Required work » For the full listing below, write out each entry exactly and exclude the images.

Material supplied »

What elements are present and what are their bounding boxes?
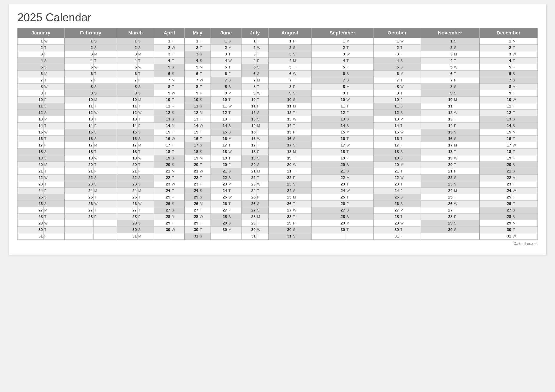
day-of-week: F xyxy=(512,110,537,116)
day-number: 16 xyxy=(211,136,228,142)
day-number: 10 xyxy=(211,97,228,103)
day-number: 16 xyxy=(65,136,94,142)
day-of-week: T xyxy=(199,162,211,168)
day-of-week: S xyxy=(292,227,311,233)
day-of-week: M xyxy=(512,175,537,181)
day-number: 7 xyxy=(373,77,400,84)
day-number: 30 xyxy=(184,227,199,233)
day-of-week: W xyxy=(346,97,373,103)
day-of-week: T xyxy=(94,58,117,64)
day-number: 9 xyxy=(241,90,256,97)
day-of-week: T xyxy=(138,103,154,110)
day-number: 7 xyxy=(311,77,346,84)
day-number: 23 xyxy=(421,181,453,188)
day-number: 13 xyxy=(373,116,400,123)
day-number: 4 xyxy=(154,58,171,64)
day-of-week: T xyxy=(199,207,211,214)
day-number: 9 xyxy=(154,90,171,97)
day-number: 28 xyxy=(268,214,292,220)
calendar-row: 26S26W26W26S26M26T26S26T26F26S26W26F xyxy=(18,201,538,207)
day-number: 27 xyxy=(184,207,199,214)
calendar-row: 15W15S15S15T15T15S15T15F15M15W15S15M xyxy=(18,129,538,136)
day-of-week: F xyxy=(346,110,373,116)
day-of-week: T xyxy=(512,136,537,142)
day-number: 14 xyxy=(421,123,453,129)
day-number: 31 xyxy=(480,233,512,240)
day-number: 21 xyxy=(184,168,199,175)
day-number: 16 xyxy=(268,136,292,142)
calendar-row: 22W22S22S22T22T22S22T22F22M22W22S22M xyxy=(18,175,538,181)
day-number: 23 xyxy=(241,181,256,188)
day-of-week: F xyxy=(346,64,373,71)
day-of-week: S xyxy=(512,123,537,129)
day-of-week: W xyxy=(44,84,65,90)
day-number: 31 xyxy=(184,233,199,240)
calendar-row: 16T16S16S16W16F16M16W16S16T16T16S16T xyxy=(18,136,538,142)
day-number: 29 xyxy=(311,220,346,227)
day-of-week: M xyxy=(346,38,373,45)
day-of-week: F xyxy=(228,207,241,214)
day-of-week: T xyxy=(199,116,211,123)
day-of-week: S xyxy=(256,207,269,214)
day-of-week: W xyxy=(400,38,421,45)
day-of-week: T xyxy=(453,58,480,64)
day-of-week: T xyxy=(400,181,421,188)
calendar-row: 25S25T25T25F25S25W25F25M25T25S25T25T xyxy=(18,194,538,201)
day-of-week: T xyxy=(400,227,421,233)
day-number: 17 xyxy=(117,142,138,149)
day-number: 5 xyxy=(117,64,138,71)
day-number: 21 xyxy=(211,168,228,175)
day-number: 7 xyxy=(211,77,228,84)
day-number: 19 xyxy=(241,155,256,162)
day-number: 31 xyxy=(117,233,138,240)
day-of-week: W xyxy=(453,201,480,207)
day-of-week: S xyxy=(512,71,537,77)
day-of-week: S xyxy=(44,194,65,201)
month-header-may: May xyxy=(184,28,211,38)
day-of-week: S xyxy=(138,227,154,233)
day-number: 7 xyxy=(241,77,256,84)
day-number: 24 xyxy=(211,188,228,194)
day-number: 22 xyxy=(311,175,346,181)
day-number: 14 xyxy=(65,123,94,129)
day-of-week: S xyxy=(400,103,421,110)
day-number: 20 xyxy=(65,162,94,168)
day-number: 30 xyxy=(154,227,171,233)
day-of-week: M xyxy=(453,142,480,149)
day-of-week: M xyxy=(400,71,421,77)
day-of-week: S xyxy=(256,155,269,162)
day-number: 11 xyxy=(311,103,346,110)
day-number: 5 xyxy=(480,64,512,71)
day-of-week: T xyxy=(171,129,184,136)
day-of-week: S xyxy=(512,116,537,123)
day-of-week: W xyxy=(199,77,211,84)
day-number: 2 xyxy=(241,45,256,51)
day-of-week: M xyxy=(228,45,241,51)
day-of-week: M xyxy=(171,168,184,175)
day-of-week: T xyxy=(400,214,421,220)
day-number: 11 xyxy=(268,103,292,110)
day-number: 9 xyxy=(18,90,44,97)
day-number: 14 xyxy=(241,123,256,129)
day-of-week: S xyxy=(400,194,421,201)
month-header-november: November xyxy=(421,28,480,38)
day-of-week: W xyxy=(346,51,373,58)
day-number: 29 xyxy=(480,220,512,227)
day-of-week: F xyxy=(346,201,373,207)
day-of-week: S xyxy=(400,201,421,207)
day-of-week: F xyxy=(138,214,154,220)
day-number: 3 xyxy=(18,51,44,58)
day-number: 11 xyxy=(18,103,44,110)
day-of-week: F xyxy=(44,97,65,103)
day-of-week: W xyxy=(512,97,537,103)
day-of-week: T xyxy=(292,155,311,162)
day-of-week: T xyxy=(44,123,65,129)
day-number: 19 xyxy=(268,155,292,162)
day-of-week: F xyxy=(199,227,211,233)
day-number: 27 xyxy=(241,207,256,214)
day-of-week: M xyxy=(199,64,211,71)
day-of-week: F xyxy=(453,168,480,175)
day-of-week: S xyxy=(346,116,373,123)
day-of-week: S xyxy=(138,220,154,227)
month-header-july: July xyxy=(241,28,268,38)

Solution below »
What elements are present and what are their bounding boxes?
day-of-week: F xyxy=(512,110,537,116)
day-number: 16 xyxy=(211,136,228,142)
day-number: 10 xyxy=(211,97,228,103)
day-number: 16 xyxy=(65,136,94,142)
day-of-week: T xyxy=(199,162,211,168)
day-of-week: S xyxy=(292,227,311,233)
day-of-week: M xyxy=(512,175,537,181)
day-number: 7 xyxy=(373,77,400,84)
day-number: 30 xyxy=(184,227,199,233)
day-of-week: W xyxy=(346,97,373,103)
day-of-week: T xyxy=(94,58,117,64)
day-number: 9 xyxy=(241,90,256,97)
day-of-week: T xyxy=(138,103,154,110)
day-number: 7 xyxy=(311,77,346,84)
day-number: 23 xyxy=(421,181,453,188)
day-number: 13 xyxy=(373,116,400,123)
day-number: 4 xyxy=(154,58,171,64)
day-of-week: T xyxy=(199,207,211,214)
day-number: 9 xyxy=(154,90,171,97)
day-number: 28 xyxy=(268,214,292,220)
calendar-row: 26S26W26W26S26M26T26S26T26F26S26W26F xyxy=(18,201,538,207)
day-number: 27 xyxy=(184,207,199,214)
calendar-row: 15W15S15S15T15T15S15T15F15M15W15S15M xyxy=(18,129,538,136)
day-of-week: F xyxy=(346,110,373,116)
day-of-week: T xyxy=(512,136,537,142)
day-number: 14 xyxy=(421,123,453,129)
day-number: 31 xyxy=(480,233,512,240)
day-number: 21 xyxy=(184,168,199,175)
day-number: 16 xyxy=(268,136,292,142)
calendar-row: 22W22S22S22T22T22S22T22F22M22W22S22M xyxy=(18,175,538,181)
day-number: 23 xyxy=(241,181,256,188)
day-of-week: F xyxy=(346,64,373,71)
day-of-week: S xyxy=(512,123,537,129)
day-of-week: W xyxy=(44,84,65,90)
day-number: 31 xyxy=(184,233,199,240)
calendar-row: 16T16S16S16W16F16M16W16S16T16T16S16T xyxy=(18,136,538,142)
day-number: 29 xyxy=(311,220,346,227)
day-of-week: M xyxy=(346,38,373,45)
day-of-week: F xyxy=(228,207,241,214)
day-of-week: T xyxy=(199,116,211,123)
day-of-week: S xyxy=(256,207,269,214)
day-of-week: W xyxy=(400,38,421,45)
day-of-week: T xyxy=(453,58,480,64)
day-of-week: T xyxy=(400,181,421,188)
calendar-row: 25S25T25T25F25S25W25F25M25T25S25T25T xyxy=(18,194,538,201)
day-of-week: T xyxy=(400,227,421,233)
day-number: 17 xyxy=(117,142,138,149)
day-number: 5 xyxy=(117,64,138,71)
day-number: 21 xyxy=(211,168,228,175)
day-number: 7 xyxy=(211,77,228,84)
day-number: 19 xyxy=(241,155,256,162)
day-number: 31 xyxy=(117,233,138,240)
day-of-week: W xyxy=(453,201,480,207)
day-of-week: S xyxy=(512,71,537,77)
day-of-week: S xyxy=(44,194,65,201)
month-header-may: May xyxy=(184,28,211,38)
day-of-week: S xyxy=(138,227,154,233)
day-number: 7 xyxy=(241,77,256,84)
day-number: 24 xyxy=(211,188,228,194)
day-number: 22 xyxy=(311,175,346,181)
day-number: 14 xyxy=(65,123,94,129)
day-of-week: S xyxy=(400,103,421,110)
day-number: 20 xyxy=(65,162,94,168)
day-number: 30 xyxy=(154,227,171,233)
day-of-week: M xyxy=(453,142,480,149)
day-of-week: M xyxy=(400,71,421,77)
day-of-week: S xyxy=(256,155,269,162)
day-number: 11 xyxy=(311,103,346,110)
day-number: 5 xyxy=(480,64,512,71)
day-of-week: T xyxy=(171,129,184,136)
day-of-week: S xyxy=(512,116,537,123)
day-of-week: W xyxy=(199,77,211,84)
day-number: 2 xyxy=(241,45,256,51)
day-of-week: M xyxy=(228,45,241,51)
day-of-week: M xyxy=(171,168,184,175)
day-of-week: T xyxy=(400,214,421,220)
day-number: 11 xyxy=(268,103,292,110)
day-number: 9 xyxy=(18,90,44,97)
day-number: 14 xyxy=(241,123,256,129)
day-of-week: S xyxy=(400,194,421,201)
month-header-november: November xyxy=(421,28,480,38)
day-of-week: W xyxy=(346,51,373,58)
day-number: 29 xyxy=(480,220,512,227)
day-of-week: F xyxy=(346,201,373,207)
day-of-week: S xyxy=(400,201,421,207)
day-of-week: F xyxy=(138,214,154,220)
day-number: 3 xyxy=(18,51,44,58)
day-number: 11 xyxy=(18,103,44,110)
day-of-week: F xyxy=(44,97,65,103)
day-of-week: W xyxy=(512,97,537,103)
day-of-week: T xyxy=(292,155,311,162)
day-of-week: T xyxy=(44,123,65,129)
day-number: 19 xyxy=(268,155,292,162)
day-of-week: F xyxy=(199,227,211,233)
day-number: 27 xyxy=(241,207,256,214)
day-of-week: M xyxy=(199,64,211,71)
day-of-week: F xyxy=(453,168,480,175)
day-of-week: S xyxy=(346,116,373,123)
day-of-week: S xyxy=(138,220,154,227)
month-header-july: July xyxy=(241,28,268,38)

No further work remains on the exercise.